Menu
AWS Batch
User Guide

Array Jobs

An array job is a job that shares common parameters, such as the job definition, vCPUs, and memory. It runs as a collection of related, yet separate, basic jobs that may be distributed across multiple hosts and may run concurrently. Array jobs are the most efficient way to execute embarrassingly parallel jobs such as Monte Carlo simulations, parametric sweeps, or large rendering jobs.

AWS Batch array jobs are submitted just like regular jobs. However, you specify an array size (between 2 and 10,000) to define how many child jobs should run in the array. If you submit a job with an array size of 1000, a single job runs and spawns 1000 child jobs. The array job is a reference or pointer to manage all the child jobs. This allows you to submit large workloads with a single query.

When you submit an array job, the parent array job gets a normal AWS Batch job ID. Each child job has the same base ID, but the array index for the child job is appended to the end of the parent ID, such as example_job_ID:0 for the first child job of the array.

At runtime, the AWS_BATCH_JOB_ARRAY_INDEX environment variable is set to the container's corresponding job array index number. The first array job index is numbered 0, and subsequent attempts are in ascending order (1, 2, 3, and so on). You can use this index value to control how your array job children are differentiated. For more information, see Tutorial: Using the Array Job Index to Control Job Differentiation.

For array job dependencies, you can specify a type for a dependency, such as SEQUENTIAL or N_TO_N. You can specify a SEQUENTIAL type dependency (without specifying a job ID) so that each child array job completes sequentially, starting at index 0. For example, if you submit an array job with an array size of 100, and specify a dependency with type SEQUENTIAL, 100 child jobs are spawned sequentially, where the first child job must succeed before the next child job starts. The figure below shows Job A, an array job with an array size of 10. Each job in Job A's child index is dependent on the previous child job. Job A:1 can't start until job A:0 finishes.
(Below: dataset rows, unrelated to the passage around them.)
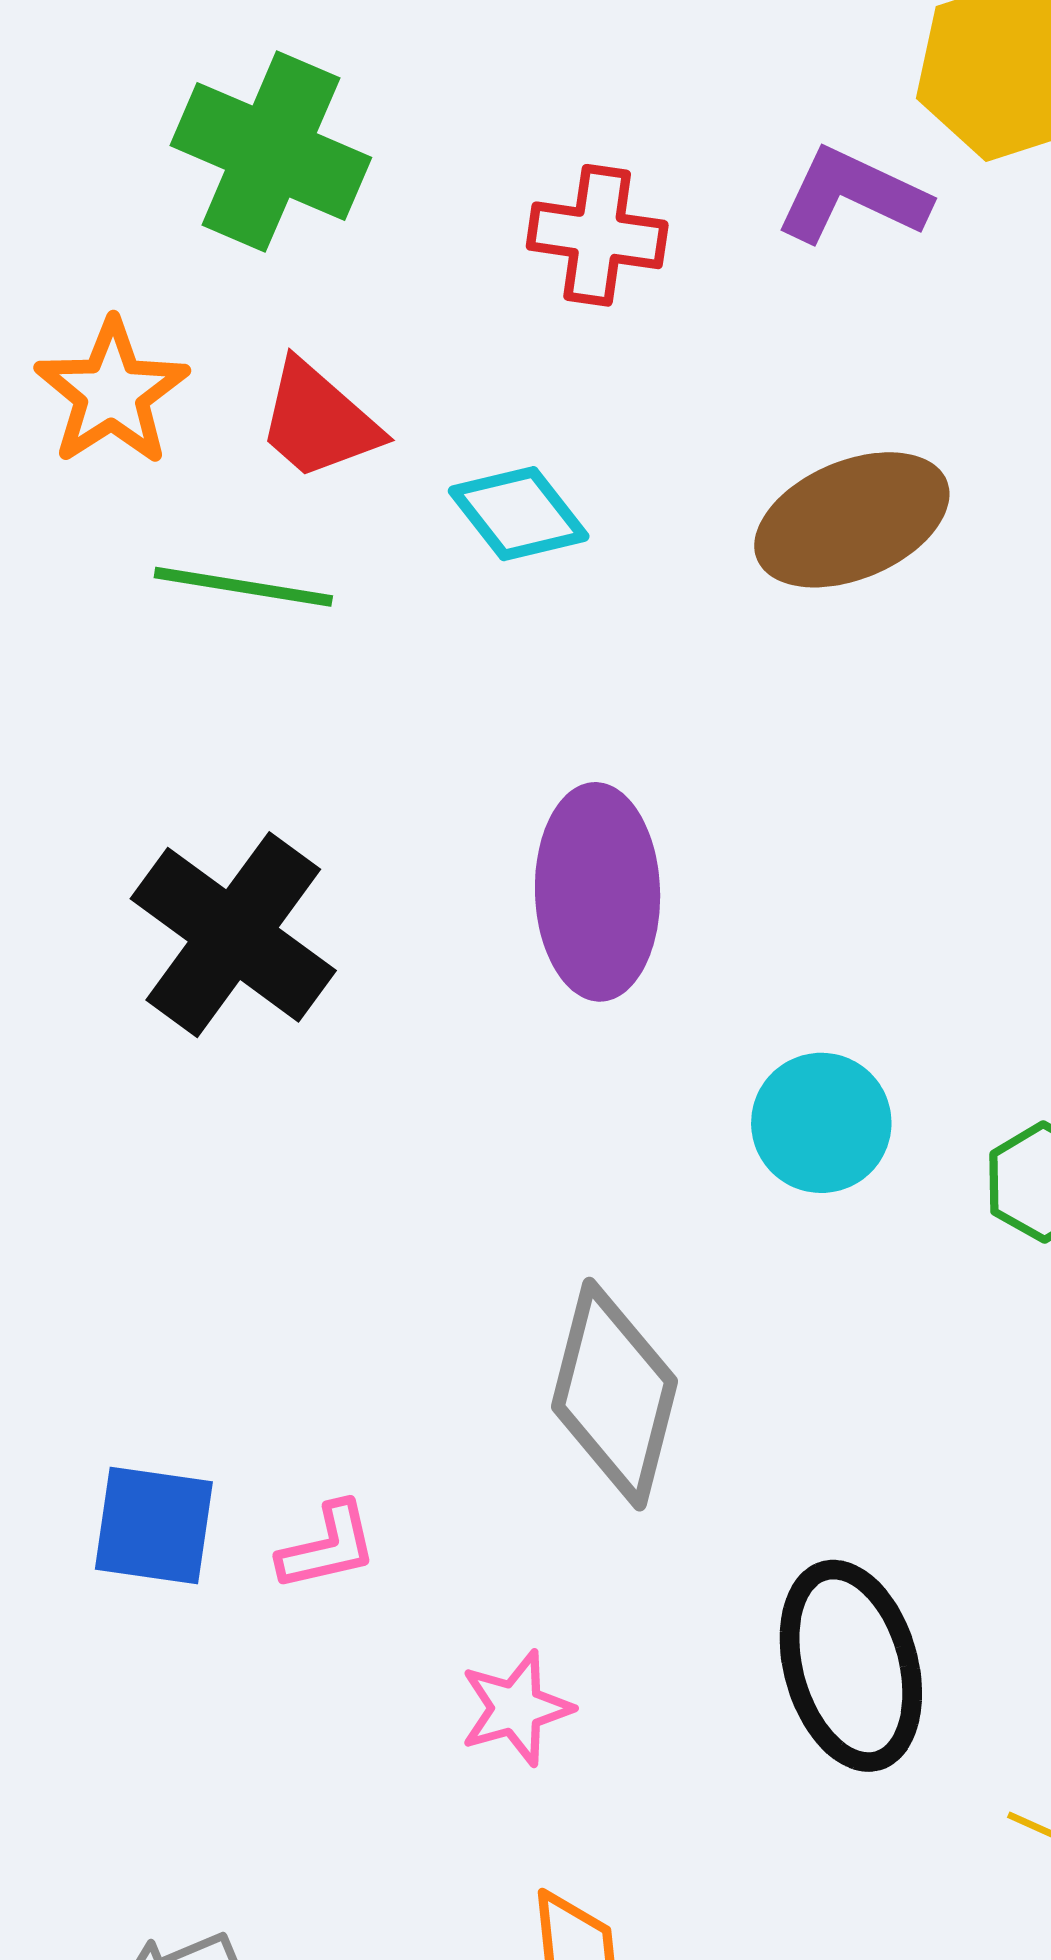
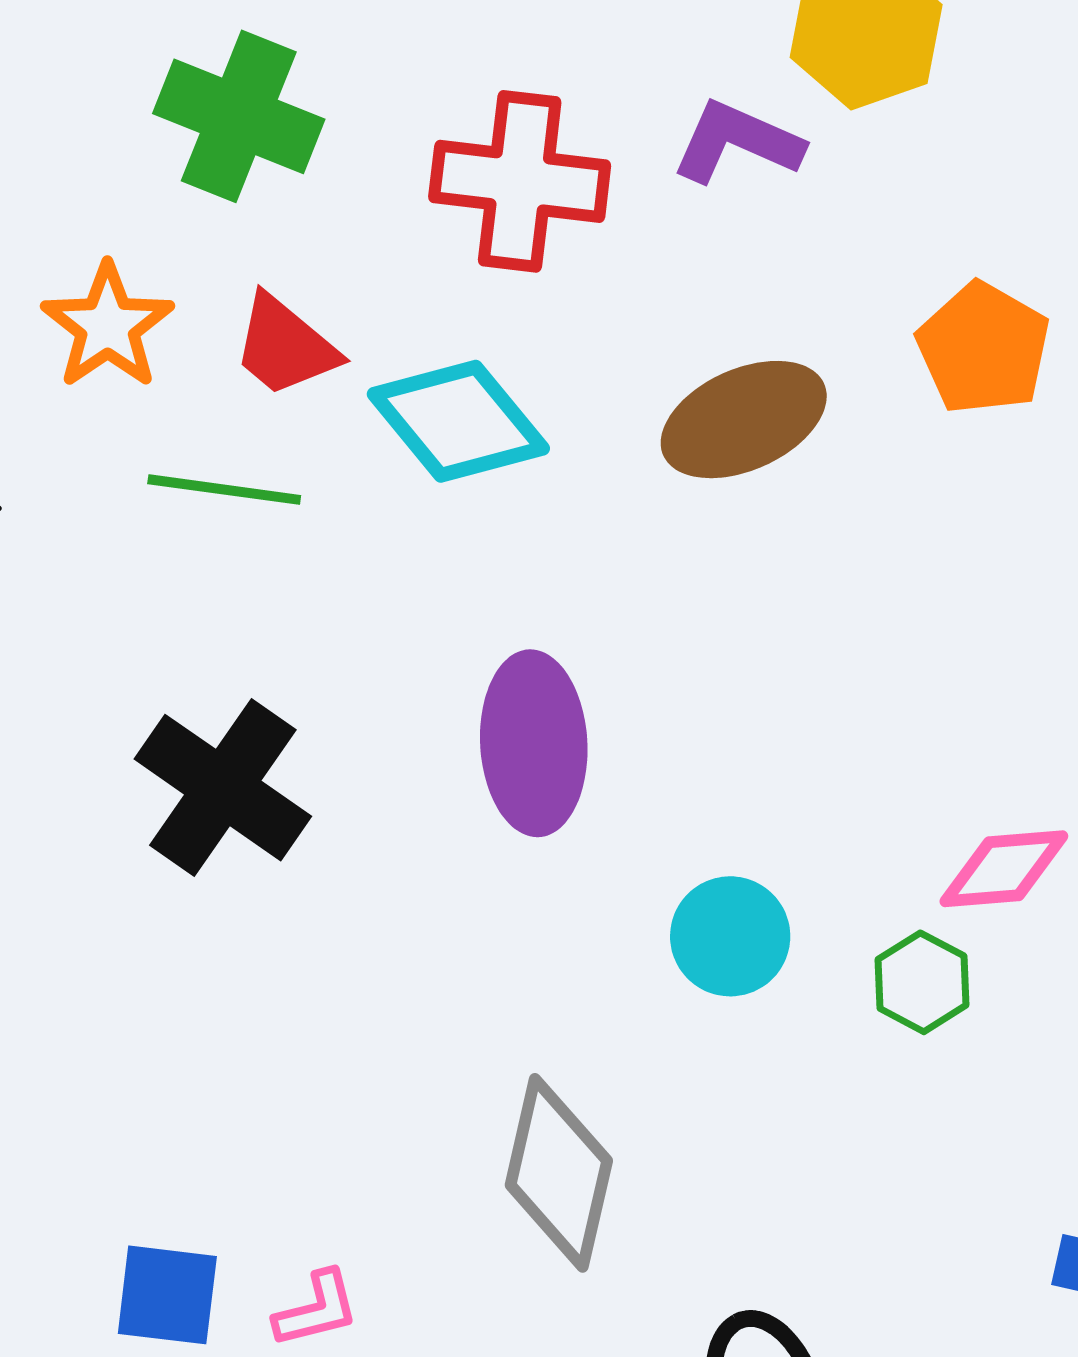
red cross: (597, 235) -> (520, 181), size x1.5
cyan diamond: (519, 514) -> (458, 421), size x1.5

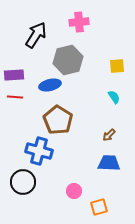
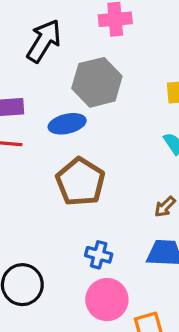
blue cross: (39, 151) -> (99, 255), moved, size x0.6
pink circle: (74, 191) -> (107, 300), size x1.6

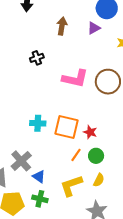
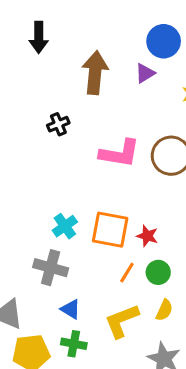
brown arrow: (62, 26) -> (95, 73), size x1.5
cyan cross: (38, 123) -> (65, 226), turned -35
gray cross: (21, 161) -> (51, 268), moved, turned -30

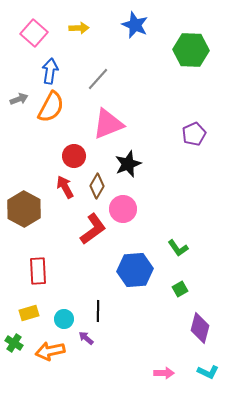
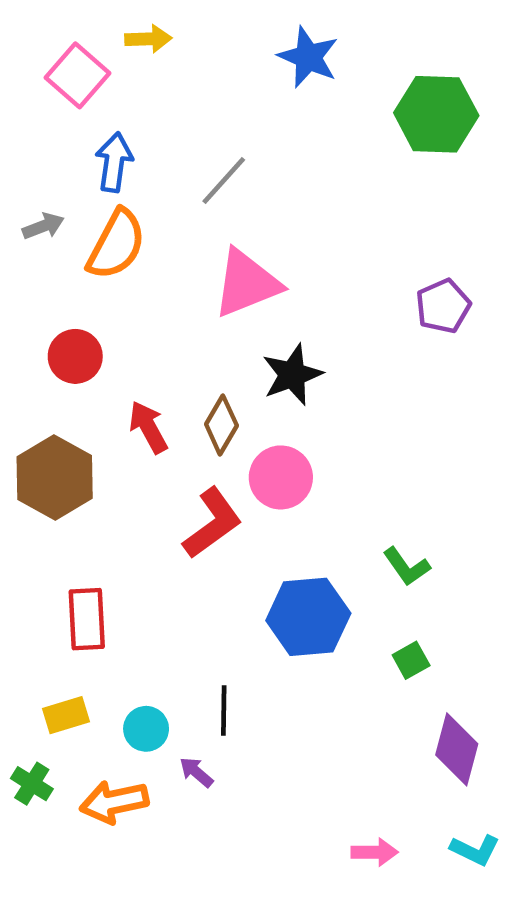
yellow arrow: (79, 28) -> (148, 39), moved
red circle: (74, 156) -> (75, 356), moved

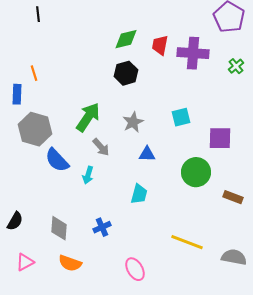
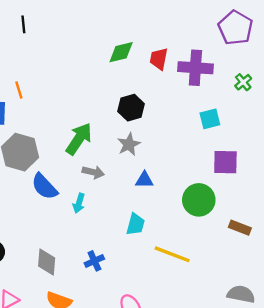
black hexagon: (126, 73) -> (131, 108), moved
cyan square: (181, 117) -> (210, 119), moved
gray arrow: (101, 147) -> (93, 172), turned -36
yellow line: (187, 242) -> (172, 254), moved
You can also specify an N_TO_N type dependency with a job ID for array jobs so that each index child of this job must wait for the corresponding index child of each dependency to complete before it can begin. The figure below shows Job A and Job B, two array jobs with an array size of 4 each. Each job in Job B's child index is dependent on the corresponding index in Job A. Job B:1 can't start until job A:1 finishes.

If you cancel or terminate a parent array job, all of the child jobs are cancelled or terminated with it. You can cancel or terminate individual child jobs (which moves them to the FAILED status) without affecting the other child jobs. However, if a child array job fails (on its own or by cancelling/terminating manually), the parent job also fails.